0

i'm trying to read csv files into data frames in R. I've already managed to cycle through defined folders, read the csv files and assign them in order to create a dataframe with the name. However, i cant seem to append data if a dataframe already exists. If a dataframe already exists i want to append the new data on the bottom and not just replace the whole thing.
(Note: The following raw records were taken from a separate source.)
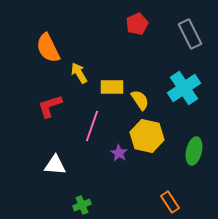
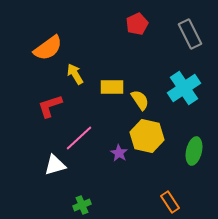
orange semicircle: rotated 100 degrees counterclockwise
yellow arrow: moved 4 px left, 1 px down
pink line: moved 13 px left, 12 px down; rotated 28 degrees clockwise
white triangle: rotated 20 degrees counterclockwise
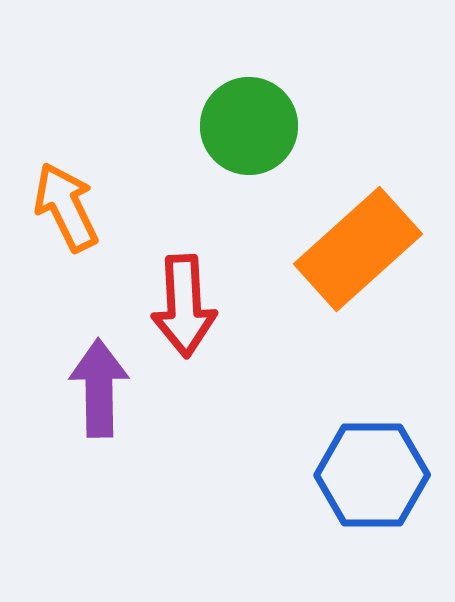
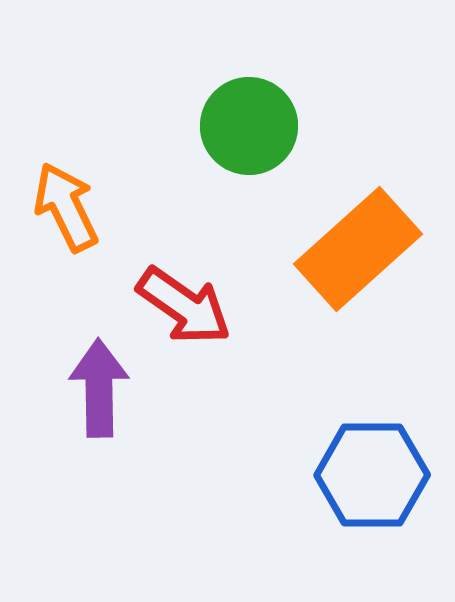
red arrow: rotated 52 degrees counterclockwise
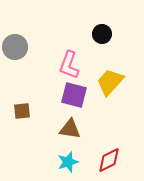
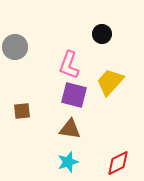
red diamond: moved 9 px right, 3 px down
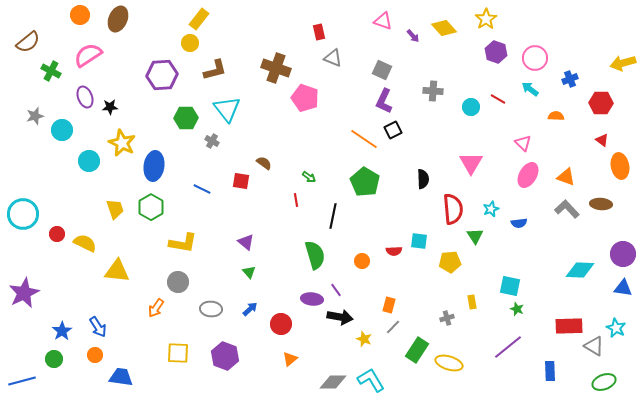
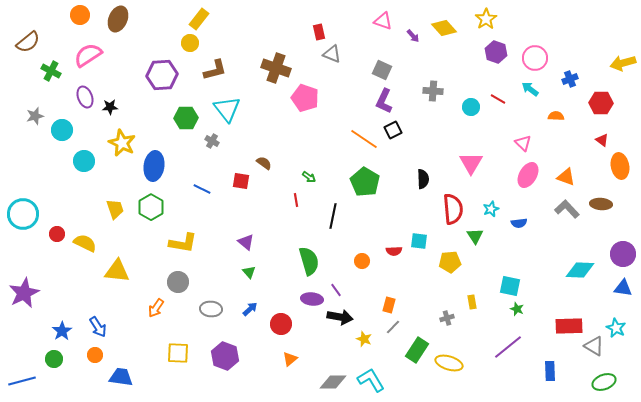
gray triangle at (333, 58): moved 1 px left, 4 px up
cyan circle at (89, 161): moved 5 px left
green semicircle at (315, 255): moved 6 px left, 6 px down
This is what i have working so far:

fileName <- list.files("\\path\\subfolder", "*csv", full.names = FALSE)
fileName <- gsub(".csv", "", fileName)

for (i in 1:length(testPath)) {
tempVar <-  read.csv(testPath[i])
assign(fileName[i], tempVar)
}

This only cycles through one folder, I know how to make it cycle through multiple folders. However when I run this code twice it will not append data to the dataframes, instead just create them again from a csv

Thanks for the help!

UPDATE: I FIGURED IT OUT SEE BELOW

robs
  • 649
  • 4
  • 13
  • 28
  • 1
    Lots of options at this very well travelled duplicate (though you should avoid any solution using `assign`): https://stackoverflow.com/q/11433432/324364 – joran Aug 03 '18 at 19:13
  • Hi, this post is the one i used as base for my code above. However, it doesnt append any data to existing data frames when looping through differnet folders. Also tried the update approach using list2env(lapply())), if i run the code multiple times i cant get the data to append – robs Aug 03 '18 at 19:23
  • The solutions there aren't organized in the clearest fashion, but many of them use `do.call(rbind,...)` or `dplyr::bind_rows` or the equivalent from data.table to do what you want. It's all there, you just have to read carefully and slowly, since, as I said, it's not organized as cleanly as it could. – joran Aug 03 '18 at 19:26
  • There, I edited the first answer there, which is probably the only one you really ventured into. Hopefully it points you in a more helpful direction now. – joran Aug 03 '18 at 19:34
  • @robs: this might help too https://stackoverflow.com/a/48105838/786542 – Tung Aug 03 '18 at 20:40
  • Just figured it out posting the answer – robs Aug 03 '18 at 20:50

1 Answers1

0

I just figured it out. I'm pretty new to R so I did a workaround creating a temporary dataframe if one exists and then merging it with the old one. In case any one is looking for the code in the future, heres what i did.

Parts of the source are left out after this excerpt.